How a one-off tax on wealth could cover the economic cost of the coronavirus crisis

May 4, 2020

By Nick O’Donovan, Manchester Metropolitan University

The UK’s annual public deficit is predicted to balloon from a previously forecast £55 billion to £273 billion by the end of 2020. This increase is the product of higher government spending to contain the human and economic costs of the coronavirus pandemic, and lower tax revenues linked to the lockdown.

Understandably, there are already concerns about how to pay for this. Concerns about affordability could lead to a premature exit from lockdown, endangering lives. Or they could limit political appetite for economic stimulus measures once the lockdown is over, endangering livelihoods.

On the face of it, these concerns appear justified. There is little scope for further cuts to public services after a decade of austerity. Economic growth looks unlikely to come to the rescue of the public finances either – even before the pandemic, the UK’s prospects looked grim, courtesy of global economic stagnation coupled with the more localised fallout from Brexit.

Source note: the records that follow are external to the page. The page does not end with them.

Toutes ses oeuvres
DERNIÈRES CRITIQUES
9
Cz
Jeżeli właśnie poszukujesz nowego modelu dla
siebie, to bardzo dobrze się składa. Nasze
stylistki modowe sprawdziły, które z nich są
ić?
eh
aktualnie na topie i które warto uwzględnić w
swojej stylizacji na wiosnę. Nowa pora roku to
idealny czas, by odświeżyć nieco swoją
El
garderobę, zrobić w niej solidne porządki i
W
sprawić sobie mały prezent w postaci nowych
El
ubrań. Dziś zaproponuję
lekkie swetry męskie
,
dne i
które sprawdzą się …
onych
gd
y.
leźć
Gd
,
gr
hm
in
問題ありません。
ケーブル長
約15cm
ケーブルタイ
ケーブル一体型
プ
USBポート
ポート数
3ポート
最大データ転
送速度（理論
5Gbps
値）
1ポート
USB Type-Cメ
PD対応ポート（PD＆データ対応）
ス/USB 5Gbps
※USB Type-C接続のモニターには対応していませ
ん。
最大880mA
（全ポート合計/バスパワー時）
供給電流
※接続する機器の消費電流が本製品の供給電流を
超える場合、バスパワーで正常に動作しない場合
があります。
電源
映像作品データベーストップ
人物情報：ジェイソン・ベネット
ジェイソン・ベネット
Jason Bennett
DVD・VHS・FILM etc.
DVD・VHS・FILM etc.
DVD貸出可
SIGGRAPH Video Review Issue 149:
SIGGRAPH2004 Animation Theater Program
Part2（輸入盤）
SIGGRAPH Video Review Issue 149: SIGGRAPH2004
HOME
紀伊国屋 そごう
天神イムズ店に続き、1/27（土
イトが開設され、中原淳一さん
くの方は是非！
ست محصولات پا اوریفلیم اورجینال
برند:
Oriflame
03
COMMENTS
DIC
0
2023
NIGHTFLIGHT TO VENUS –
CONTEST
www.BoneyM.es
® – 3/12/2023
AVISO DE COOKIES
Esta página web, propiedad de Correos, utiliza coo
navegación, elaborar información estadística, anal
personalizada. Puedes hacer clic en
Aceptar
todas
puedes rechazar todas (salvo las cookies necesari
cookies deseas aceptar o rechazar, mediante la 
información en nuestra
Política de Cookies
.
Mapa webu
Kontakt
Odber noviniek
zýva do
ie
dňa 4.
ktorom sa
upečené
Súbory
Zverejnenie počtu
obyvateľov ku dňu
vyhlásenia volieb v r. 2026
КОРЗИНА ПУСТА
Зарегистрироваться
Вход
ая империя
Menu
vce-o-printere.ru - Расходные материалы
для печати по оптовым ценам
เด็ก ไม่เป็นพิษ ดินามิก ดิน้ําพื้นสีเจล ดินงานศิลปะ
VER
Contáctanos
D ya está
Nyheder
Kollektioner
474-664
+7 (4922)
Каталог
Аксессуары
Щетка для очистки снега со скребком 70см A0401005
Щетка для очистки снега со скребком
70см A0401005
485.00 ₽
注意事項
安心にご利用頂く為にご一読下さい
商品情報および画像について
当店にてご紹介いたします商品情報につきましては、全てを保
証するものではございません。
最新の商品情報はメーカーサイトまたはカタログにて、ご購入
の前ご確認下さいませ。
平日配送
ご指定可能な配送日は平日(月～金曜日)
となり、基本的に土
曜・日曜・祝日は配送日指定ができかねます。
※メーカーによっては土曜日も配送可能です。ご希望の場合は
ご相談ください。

The coming slump will reduce UK tax revenues, not increase them. Borrowing is viable so long as the UK can do so cheaply, though without rapid economic growth, debts may prove hard to shift. This would limit the ability of the UK state to respond to future needs. Under the circumstances, renewed interest in modern monetary theory – the idea that governments in control of their own currencies can directly create limitless money in order to fund their spending – is unsurprising.

Yet there is an alternative way in which the government could choose to pay for the pandemic once the recovery is well underway: a one-off windfall tax on the wealth of UK citizens and long-term residents. According to the most recent data released by the Office for National Statistics, UK households own almost £15 trillion worth of net assets. These include property, savings, investments, private pensions and vehicles, less all outstanding liabilities (for instance, mortgages, loans and credit card debts).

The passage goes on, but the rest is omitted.